How to complete this task –
Every line holding "новини" should be copied from the records below.

Extracted information –
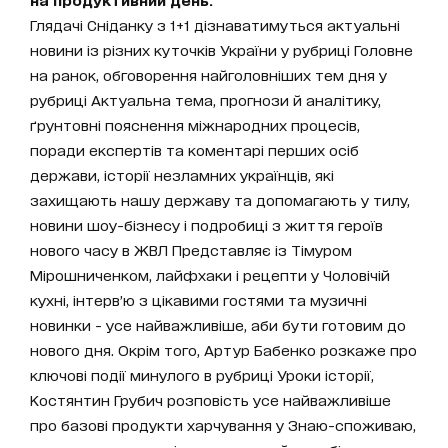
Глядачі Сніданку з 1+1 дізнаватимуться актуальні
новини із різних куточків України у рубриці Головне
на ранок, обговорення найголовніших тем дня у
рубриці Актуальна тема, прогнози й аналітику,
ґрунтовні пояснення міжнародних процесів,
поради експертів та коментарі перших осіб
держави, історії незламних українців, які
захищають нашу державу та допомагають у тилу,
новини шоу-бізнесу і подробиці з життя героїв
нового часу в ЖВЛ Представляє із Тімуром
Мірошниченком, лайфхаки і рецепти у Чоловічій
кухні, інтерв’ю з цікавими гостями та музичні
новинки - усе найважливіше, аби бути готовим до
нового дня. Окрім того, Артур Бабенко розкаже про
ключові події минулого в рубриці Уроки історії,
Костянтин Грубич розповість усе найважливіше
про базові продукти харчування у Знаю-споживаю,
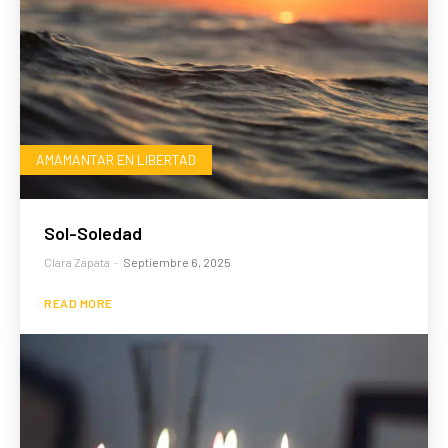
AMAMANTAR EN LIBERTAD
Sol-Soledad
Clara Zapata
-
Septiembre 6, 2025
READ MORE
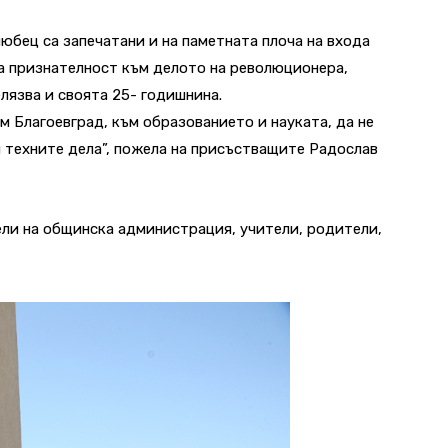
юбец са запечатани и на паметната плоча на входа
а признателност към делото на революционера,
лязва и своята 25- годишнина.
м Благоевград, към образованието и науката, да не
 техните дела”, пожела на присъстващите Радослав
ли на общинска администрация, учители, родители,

...

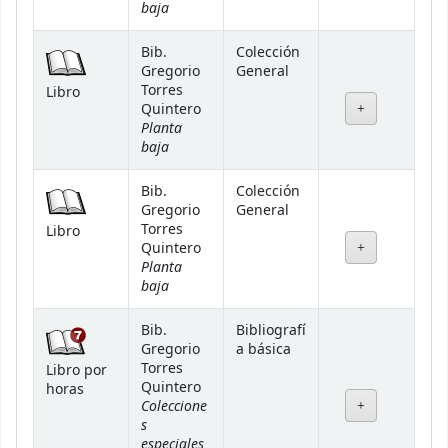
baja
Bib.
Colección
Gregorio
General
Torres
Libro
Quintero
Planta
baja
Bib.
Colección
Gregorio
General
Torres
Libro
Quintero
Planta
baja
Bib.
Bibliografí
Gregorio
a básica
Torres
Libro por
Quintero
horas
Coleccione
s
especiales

...

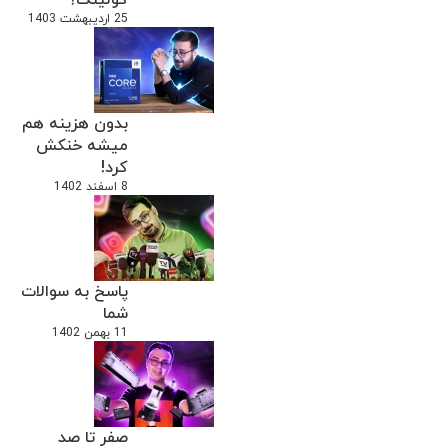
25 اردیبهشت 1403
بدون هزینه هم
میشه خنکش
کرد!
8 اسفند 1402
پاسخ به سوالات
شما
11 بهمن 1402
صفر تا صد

Output below –
новини із різних куточків України у рубриці Головне
новини шоу-бізнесу і подробиці з життя героїв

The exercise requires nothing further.